EXCERPTED DATA: Begin

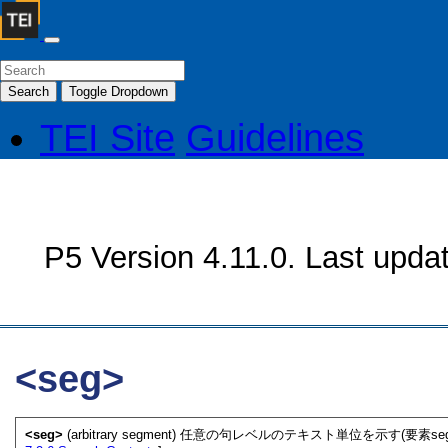
Search
Toggle Dropdown
TEI Site
Guidelines
P5 Version 4.11.0. Last upda
<seg>
<seg>
(arbitrary segment) 任意の句レベルのテキスト単位を示す(要素se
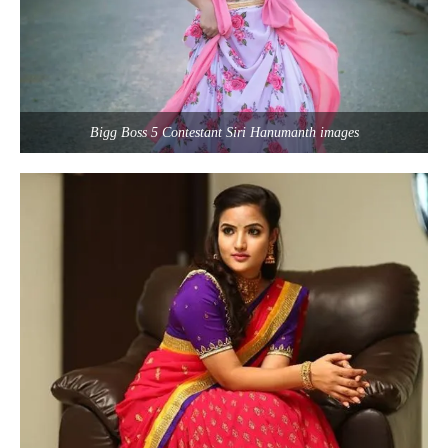
Bigg Boss 5 Contestant Siri Hanumanth images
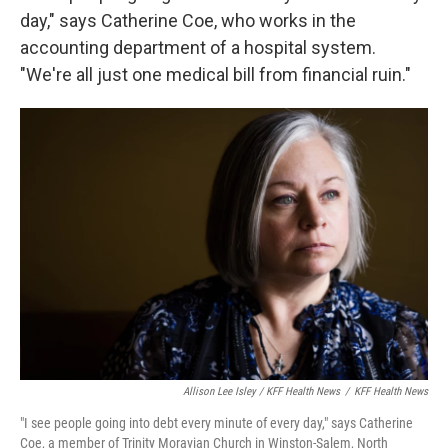
day," says Catherine Coe, who works in the
accounting department of a hospital system.
"We're all just one medical bill from financial ruin."
Allison Lee Isley / KFF Health News
/
KFF Health News
"I see people going into debt every minute of every day," says Catherine
Coe, a member of Trinity Moravian Church in Winston-Salem, North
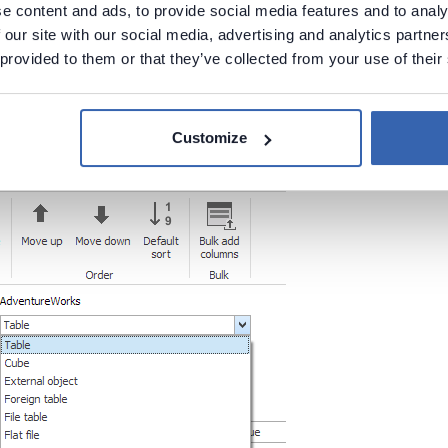
e content and ads, to provide social media features and to analy
ble subtypes for user-defined t
 our site with our social media, advertising and analytics partn
 provided to them or that they’ve collected from your use of their
g a user-defined table you can now specify it's subtype.
icon and will be marked as that type during export.
Customize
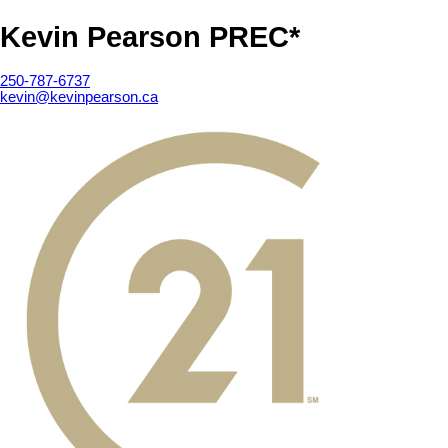
Kevin Pearson PREC*
250-787-6737
kevin@kevinpearson.ca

EXCERPTED DATA: End

# EXERCISE OBJECTIVE:
Exactly as written, restate the lines above from the opening line through the one holding "accounting department of a hospital system.", omitting the pictures.

# FINISHED TASK:
Search
Toggle Dropdown
TEI Site
Guidelines
P5 Version 4.11.0. Last upda
<seg>
<seg>
(arbitrary segment) 任意の句レベルのテキスト単位を示す(要素se
Bigg Boss 5 Contestant Siri Hanumanth images
day," says Catherine Coe, who works in the
accounting department of a hospital system.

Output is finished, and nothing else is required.